More young people across the North West will have access to hundreds of rarely seen historical films and videos documenting the region’s activism, communities and cultural identity thanks to a major funding boost for Manchester Met’s North West Film Archive (NWFA).
Support from the BFI National Lottery Screen Heritage Fund will enable two new projects – one to increase engagement with young people and ensure their voices are represented in the archive, and another to open up one of the UK’s most important community video collections, capturing working-class activism in Hulme.
Together, they will provide more free public access to rare archive footage, empower young people to shape the future of screen heritage and ensure that filmed stories from the North West are preserved and shared for future generations.
Manchester Met’s NWFA is a specialist resource dedicated to preserving and growing the region’s rich filmed history. Over the last three years, supported by BFI National Lottery Screen Heritage funding, NWFA has undertaken a detailed audit of all current holdings, identifying material within the collection that helps address historical under-representation in screen heritage, including content relating to Global Majority communities, LGBTQIA+ audiences, people with disabilities, and young people.
The NWFA has also worked to improve accessibility to the collection for disabled and neuro-divergent people, as well as working with LGBTQIA+ communities in Merseyside to explore their needs and expectations.

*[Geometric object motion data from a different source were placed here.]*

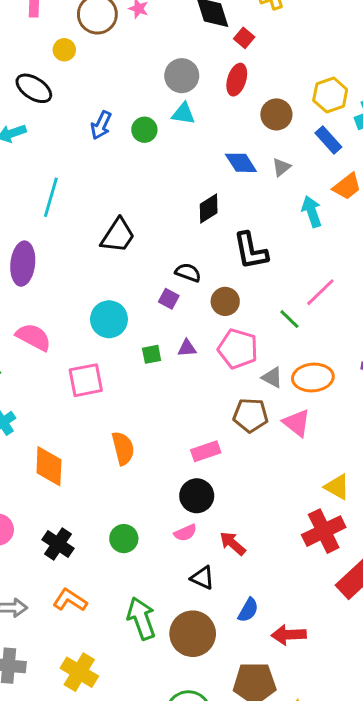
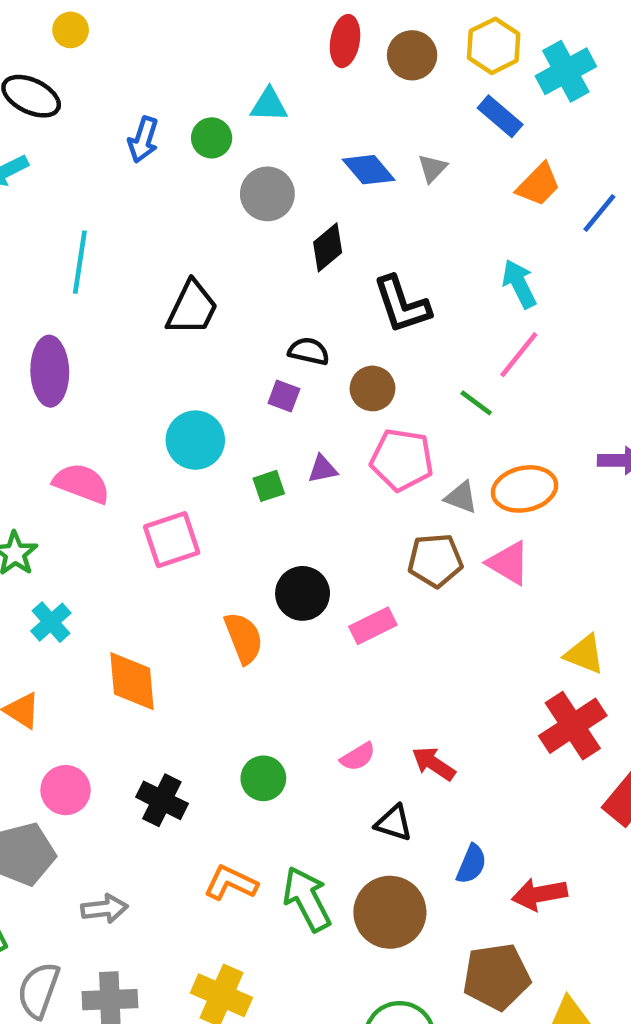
gray circle: (182, 76) -> (267, 194), moved
brown circle: (276, 114) -> (412, 55), moved
cyan arrow: (312, 212) -> (519, 284), moved
black circle: (197, 496) -> (303, 593), moved
orange L-shape: (70, 600) -> (231, 883), moved

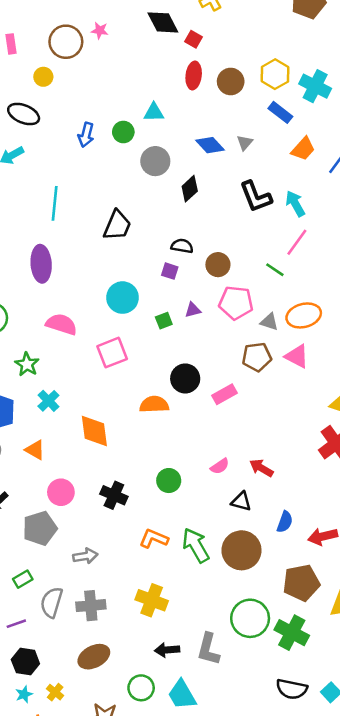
cyan cross: (566, 71) -> (315, 86), turned -32
black L-shape: (402, 305) -> (256, 197), moved
orange semicircle: (244, 638) -> (154, 404), turned -68

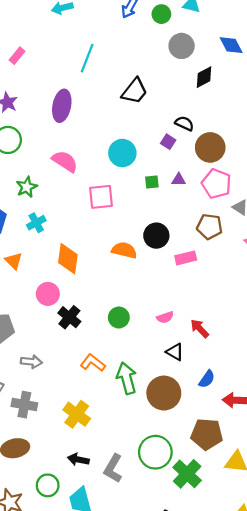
brown circle: (218, 265) -> (210, 147), size x1.4
brown pentagon: (257, 357) -> (210, 227), moved
pink circle: (61, 492) -> (48, 294), moved

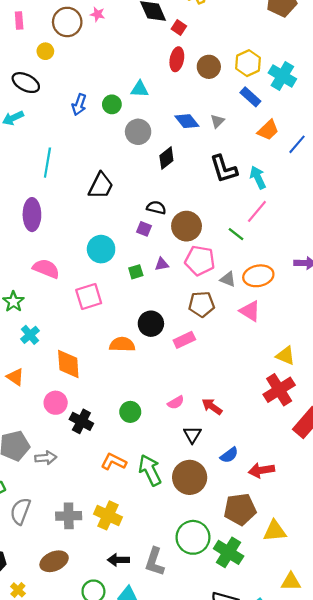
black triangle: (175, 352) -> (192, 435), turned 42
gray arrow: (31, 362) -> (46, 458), moved
blue semicircle: (207, 379) -> (229, 455), turned 30
gray cross: (24, 405) -> (69, 516), moved

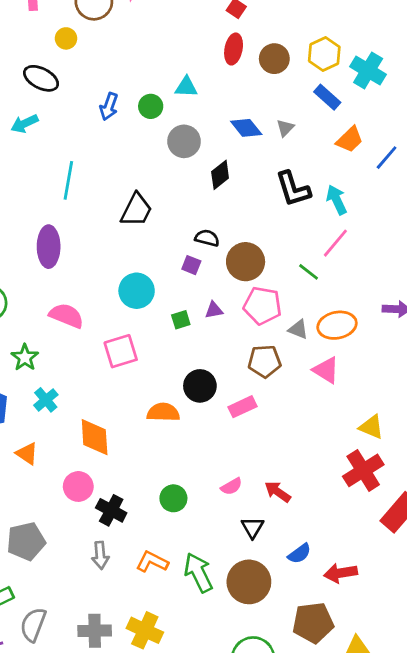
gray arrow: (46, 458) -> (100, 555), moved, turned 90

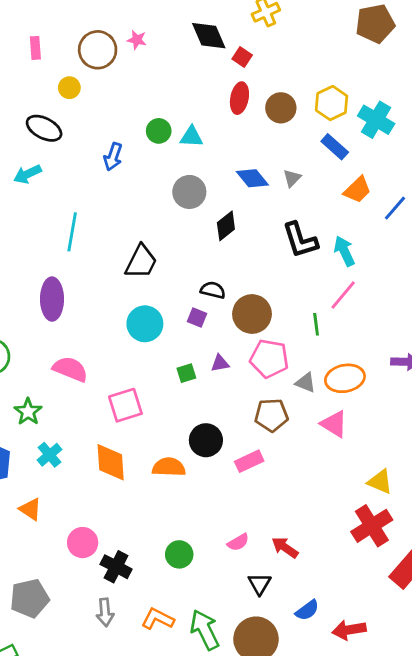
green circle: (151, 106) -> (159, 131), moved
green line: (309, 272) -> (316, 324), turned 45
cyan circle: (137, 291) -> (145, 324), moved
orange diamond: (95, 437) -> (111, 462), moved

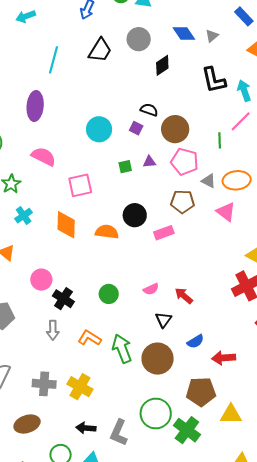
black trapezoid: (141, 262) -> (100, 50), moved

Over the next three years its newly funded ‘Amplifying Youth Voices in Screen Heritage’ and ‘The Workers’ Film Association: A Community Digital Discovery Project’ initiatives will build on this work, creating three specialist roles working with young people aged 11-25 and with the collection to transform how the NWFA saves and shares material relevant to young people today.
‘Amplifying Youth Voices in Screen Heritage’ involves the creation of a ‘NWFA Youth Heritage Collective’ which will help empower young people to develop resources for schools, colleges and community groups, and design youth-focused engagement and screenings across the region.
Project staff will receive detailed training in analogue and digital film preservation, as well as promoting the collection of digital content from young creators to nurture the future of screen heritage.
Development officers will process and catalogue many of the archive films and videos relating to under-represented audiences that were identified by the NWFA during their previous BFI-funded three-year audit.
Another project will focus on uncovering the hidden histories of Hulme’s Workers’ Film Association – a unique collection of 3,500 tapes documenting four decades of social and political life across the region, much of which has never been made publicly available before.